Cesarean section on the risk of celiac disease in the offspring: The Teddy Study.

J. Pediatr. Gastroenterol. Nutr. 66, 417-424 (2017)
Verlagsversion Postprint DOI PMC
Open Access Green
OBJECTIVE: Cesarean section (C-section) is associated with various immune-mediated diseases in the offspring. We investigated the relationship between mode of delivery and celiac disease (CD) and CD autoimmunity (CDA) in a multinational birth cohort. METHODS: From 2004 to 2010, infants from the general population who tested positive for HLA DR3-DQ2 or DR4-DQ8 were enrolled in The Environmental Determinants for Diabetes in the Young (TEDDY) study. Children were annually screened for transglutaminase autoantibodies, if positive, they are retested after 3 to 6 months and those persistently positive defined as CDA. Associations of C-section with maternal (age, education level, parity, pre-pregnancy weight, diabetes, smoking, weight gain during pregnancy) and child characteristics (gestational age, birth weight) were examined by Fisher exact test or Wilcoxon rank-sum test.
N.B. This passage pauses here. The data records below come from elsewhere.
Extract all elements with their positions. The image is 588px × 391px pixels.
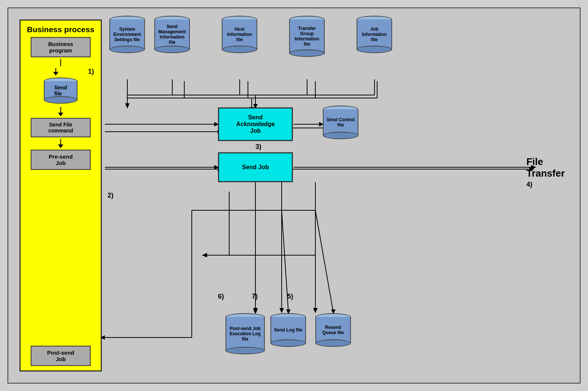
svg-marker-24 bbox=[279, 308, 284, 313]
step-4-label: 4) bbox=[526, 181, 565, 189]
main-diagram: Business process Businessprogram 1) Send… bbox=[7, 7, 581, 384]
send-file-cylinder: Sendfile bbox=[44, 77, 78, 104]
send-log-cylinder: Send Log file bbox=[270, 313, 306, 347]
file-transfer-label: FileTransfer bbox=[526, 156, 565, 179]
resend-queue-cylinder: Resend Queue file bbox=[315, 313, 351, 347]
step-5-label: 5) bbox=[287, 293, 293, 300]
host-info-cylinder: Host Information file bbox=[222, 16, 257, 53]
transfer-group-cylinder: Transfer Group Information file bbox=[289, 16, 325, 57]
svg-marker-20 bbox=[202, 253, 207, 257]
business-process-title: Business process bbox=[27, 25, 94, 34]
post-send-job-box: Post-sendJob bbox=[31, 346, 91, 366]
step-2-label: 2) bbox=[107, 192, 113, 199]
send-acknowledge-job-box: SendAcknowledgeJob bbox=[218, 107, 293, 141]
business-process-panel: Business process Businessprogram 1) Send… bbox=[19, 19, 102, 372]
send-file-command-box: Send Filecommand bbox=[31, 118, 91, 137]
step-3-label: 3) bbox=[255, 143, 261, 151]
svg-marker-1 bbox=[125, 103, 130, 109]
step-7-label: 7) bbox=[252, 293, 258, 300]
business-program-box: Businessprogram bbox=[31, 37, 91, 57]
step-1-label: 1) bbox=[88, 68, 94, 76]
pre-send-job-box: Pre-sendJob bbox=[31, 150, 91, 170]
sys-env-cylinder: System Environment Settings file bbox=[109, 16, 145, 53]
job-info-cylinder: Job Information file bbox=[357, 16, 392, 53]
file-transfer-area: FileTransfer 4) bbox=[526, 156, 565, 189]
step-6-label: 6) bbox=[218, 293, 224, 300]
send-control-cylinder: Send Control file bbox=[323, 106, 358, 139]
send-job-box: Send Job bbox=[218, 152, 293, 182]
post-send-log-cylinder: Post-send Job Execution Log file bbox=[225, 313, 265, 354]
svg-marker-26 bbox=[313, 308, 318, 313]
svg-marker-22 bbox=[253, 308, 258, 313]
send-mgmt-cylinder: Send Management Information file bbox=[154, 16, 190, 53]
svg-line-60 bbox=[315, 210, 333, 312]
Hazard ratios (HRs) for CDA or CD were calculated by Cox proportional hazard regression models. RESULTS: Of 6087 analyzed singletons, 1600 (26%) were born by C-section (Germany 38%, United States 37%, Finland 18%, Sweden 16%), and the remaining were born vaginally without instrumental support; 979 (16%) had developed CDA and 343 (6%) developed CD. C-section was associated with lower risk for CDA (hazard ratio [HR] = 0.85; 95% confidence interval [CI] 0.73, 0.99 P = 0.032) and CD (HR = 0.75; 95% CI 0.58, 0.98; P = 0.034). After adjusting for country, sex, HLA-genotype, CD in family, maternal education, and breast-feeding duration, significance was lost for CDA (HR = 0.91; 95% CI 0.78, 1.06; P = 0.20) and CD (HR = 0.85; 95% CI 0.65, 1.11; P = 0.24). Presurgical ruptured membranes had no influence on CDA or CD development. CONCLUSION: C-section is not associated with increased risk for CDA or CD in the offspring.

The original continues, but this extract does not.